##### DATASET EXTRACT #####

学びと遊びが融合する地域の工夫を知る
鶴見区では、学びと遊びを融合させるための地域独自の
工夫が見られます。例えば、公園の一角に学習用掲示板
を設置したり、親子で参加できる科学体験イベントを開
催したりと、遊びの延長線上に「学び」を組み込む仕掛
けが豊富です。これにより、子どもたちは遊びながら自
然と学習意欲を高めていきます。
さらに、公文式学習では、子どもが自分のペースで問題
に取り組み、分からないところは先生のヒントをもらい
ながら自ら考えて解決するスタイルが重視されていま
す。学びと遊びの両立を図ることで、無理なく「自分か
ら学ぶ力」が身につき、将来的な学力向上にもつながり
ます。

#####
##### DATASET EXTRACT #####

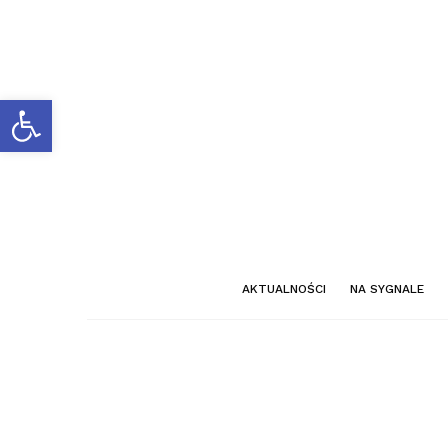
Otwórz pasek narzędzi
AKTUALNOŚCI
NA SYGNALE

#####
##### DATASET EXTRACT #####

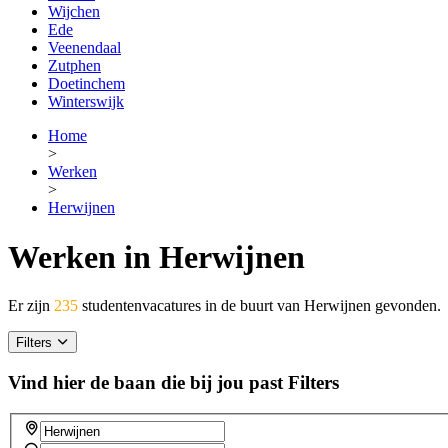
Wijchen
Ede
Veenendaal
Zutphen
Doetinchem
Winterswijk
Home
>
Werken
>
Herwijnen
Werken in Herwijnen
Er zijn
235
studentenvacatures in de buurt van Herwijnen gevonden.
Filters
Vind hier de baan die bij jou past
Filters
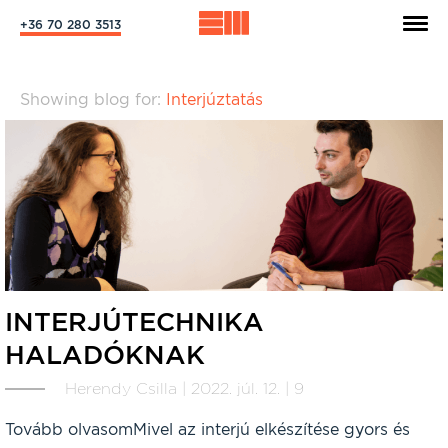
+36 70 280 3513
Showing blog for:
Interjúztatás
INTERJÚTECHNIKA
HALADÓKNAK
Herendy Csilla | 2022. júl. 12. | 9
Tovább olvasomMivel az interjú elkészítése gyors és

#####

## INSTRUCTIONS TO FOLLOW
All of the lines above that carry the string "Herwijnen" need to be found and copied.

## EXERCISE OUTPUT
Herwijnen
Werken in Herwijnen
studentenvacatures in de buurt van Herwijnen gevonden.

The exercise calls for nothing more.